Simulation of Electron Transport through a Quantum Dot with Soft Walls

TL;DR

This paper numerically explores classical and quantum electron transport in a soft-wall quantum dot, revealing unique resonance behaviors and a close classical-quantum correspondence, while ruling out fractal conductance fluctuations within the studied parameters.

Contribution

It demonstrates the impact of soft-wall boundaries on transport properties and resonance features, highlighting differences from hard-wall quantum dots and analyzing classical-quantum relationships.

Findings

Identification of narrow Fano-shaped transmission resonances.

Close classical-quantum correspondence in scattering features.
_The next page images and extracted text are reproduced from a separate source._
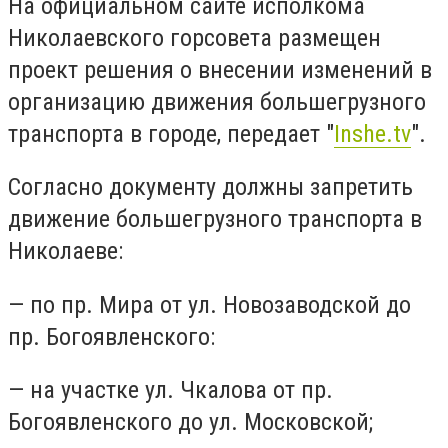
На официальном сайте исполкома
Николаевского горсовета размещен
проект решения о внесении изменений в
организацию движения большегрузного
транспорта в городе, передает "
Inshe.tv
".
Согласно документу должны запретить
движение большегрузного транспорта в
Николаеве:
— по пр. Мира от ул. Новозаводской до
пр. Богоявленского:
— на участке ул. Чкалова от пр.
Богоявленского до ул. Московской;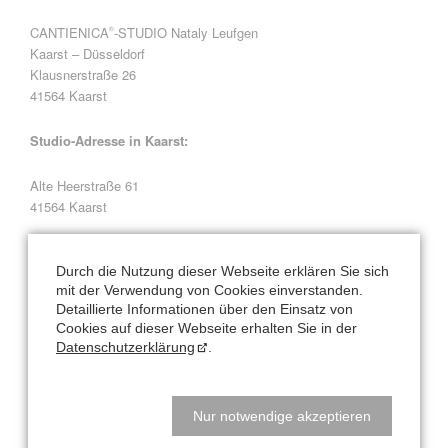
CANTIENICA
-STUDIO Nataly Leufgen
®
Kaarst – Düsseldorf
Klausnerstraße 26
41564 Kaarst
Studio-Adresse in Kaarst:
Alte Heerstraße 61
41564 Kaarst
Natalys Blog
Durch die Nutzung dieser Webseite erklären Sie sich
mit der Verwendung von Cookies einverstanden.
Hauptsache bewegen? Hauptsache essen? Beides Quatsch!
Detaillierte Informationen über den Einsatz von
Cookies auf dieser Webseite erhalten Sie in der
Datenschutzerklärung
.
Schreibtisch-Arbeit? Kann toll sein für den Körper!
Veränderung braucht Klarheit - lass uns sprechen!
Nur notwendige akzeptieren
Rolf trägt Flieder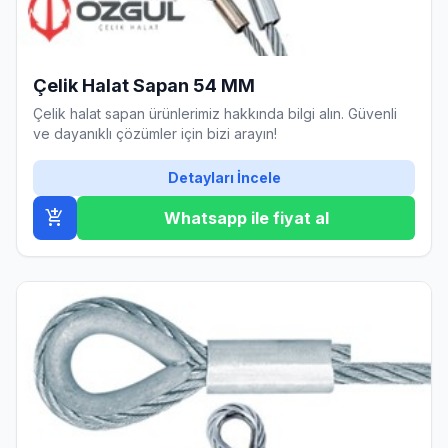
Çelik Halat Sapan 54 MM
Çelik halat sapan ürünlerimiz hakkında bilgi alın. Güvenli
ve dayanıklı çözümler için bizi arayın!
Detayları İncele
add_shopping_cart
Whatsapp ile fiyat al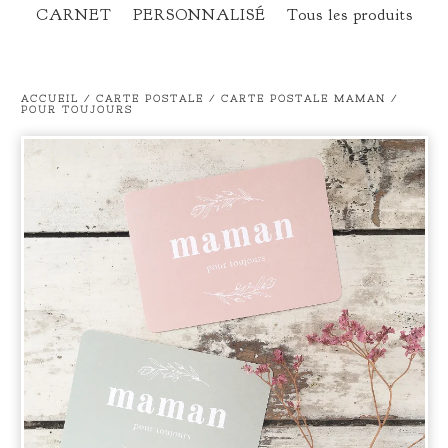
CARNET
PERSONNALISÉ
Tous les produits
ACCUEIL
/
CARTE POSTALE
/
CARTE POSTALE MAMAN /
POUR TOUJOURS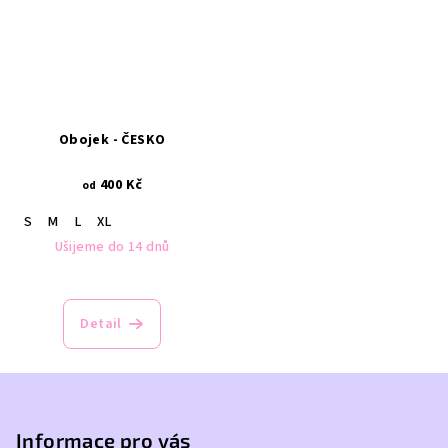
Obojek - ČESKO
400 Kč
od
S
M
L
XL
Ušijeme do 14 dnů
Detail
Z
á
p
Informace pro vás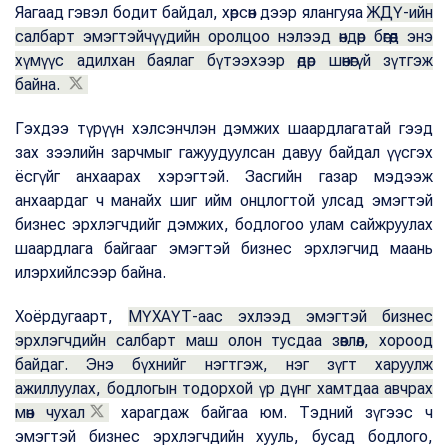
Яагаад гэвэл бодит байдал, хөрсөн дээр ялангуяа
ЖДҮ-ийн
салбарт эмэгтэйчүүдийн оролцоо нэлээд өндөр бөгөөд энэ
хүмүүс адилхан баялаг бүтээхээр өдөр шөнөгүй зүтгэж
байна.
Гэхдээ түрүүн хэлсэнчлэн дэмжих шаардлагатай гээд
зах зээлийн зарчмыг гажуудуулсан давуу байдал үүсгэх
ёсгүйг анхаарах хэрэгтэй. Засгийн газар мэдээж
анхаардаг ч манайх шиг ийм онцлогтой улсад эмэгтэй
бизнес эрхлэгчдийг дэмжих, бодлогоо улам сайжруулах
шаардлага байгааг эмэгтэй бизнес эрхлэгчид маань
илэрхийлсээр байна.
Хоёрдугаарт,
МҮХАҮТ-аас эхлээд эмэгтэй бизнес
эрхлэгчдийн салбарт маш олон тусдаа зөвлөл, хороод
байдаг. Энэ бүхнийг нэгтгэж, нэг зүгт харуулж
ажиллуулах, бодлогын тодорхой үр дүнг хамтдаа авчрах
мөн чухал
харагдаж байгаа юм. Тэдний зүгээс ч
эмэгтэй бизнес эрхлэгчдийн хууль, бусад бодлого,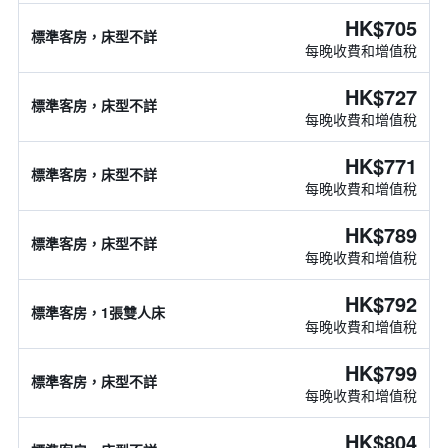
HK$705
標準客房，床型不詳
每晚收費和增值稅
HK$727
標準客房，床型不詳
每晚收費和增值稅
HK$771
標準客房，床型不詳
每晚收費和增值稅
HK$789
標準客房，床型不詳
每晚收費和增值稅
HK$792
標準客房，1張雙人床
每晚收費和增值稅
HK$799
標準客房，床型不詳
每晚收費和增值稅
HK$804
No evidence of fractal conductance fluctuations within the studied wave number range.

Abstract

We numerically investigate classical and quantum transport through a soft-wall cavity with mixed dynamics. Remarkable differences to hard-wall quantum dots are found which are, in part, related to the influence of the hierarchical structure of classical phase space on features of quantum scattering through the device. We find narrow isolated transmission resonances which display asymmetric Fano line shapes. The dependence of the resonance parameters on the lead mode numbers and on the properties of scattering eigenstates are analyzed. Their interpretation is aided by a remarkably close classical-quantum correspondence. We also searched for fractal conductance fluctuations. For the range of wave numbers $k_F$ accessible by our simulation we can rule out their existence.